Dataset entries
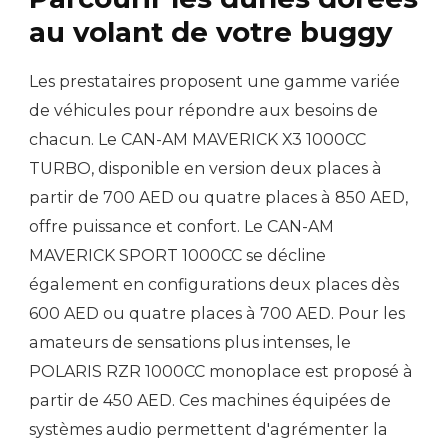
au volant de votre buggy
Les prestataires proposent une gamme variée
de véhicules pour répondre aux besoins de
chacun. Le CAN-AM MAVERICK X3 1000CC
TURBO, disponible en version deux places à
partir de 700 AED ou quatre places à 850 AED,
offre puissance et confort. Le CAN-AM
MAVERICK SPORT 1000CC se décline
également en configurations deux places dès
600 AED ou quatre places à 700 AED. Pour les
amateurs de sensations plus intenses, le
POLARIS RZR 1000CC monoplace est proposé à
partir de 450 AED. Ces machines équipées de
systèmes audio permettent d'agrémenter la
--
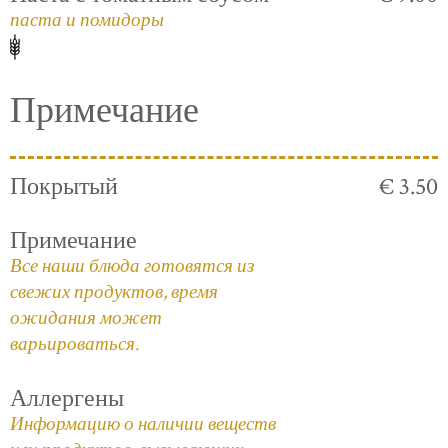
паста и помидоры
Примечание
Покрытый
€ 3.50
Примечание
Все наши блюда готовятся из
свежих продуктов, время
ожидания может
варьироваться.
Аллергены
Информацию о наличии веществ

Assigned task ▸
Using the records above, gather all lines where the string "places" is present.

Answer below ▸
TURBO, disponible en version deux places à
partir de 700 AED ou quatre places à 850 AED,
également en configurations deux places dès
600 AED ou quatre places à 700 AED. Pour les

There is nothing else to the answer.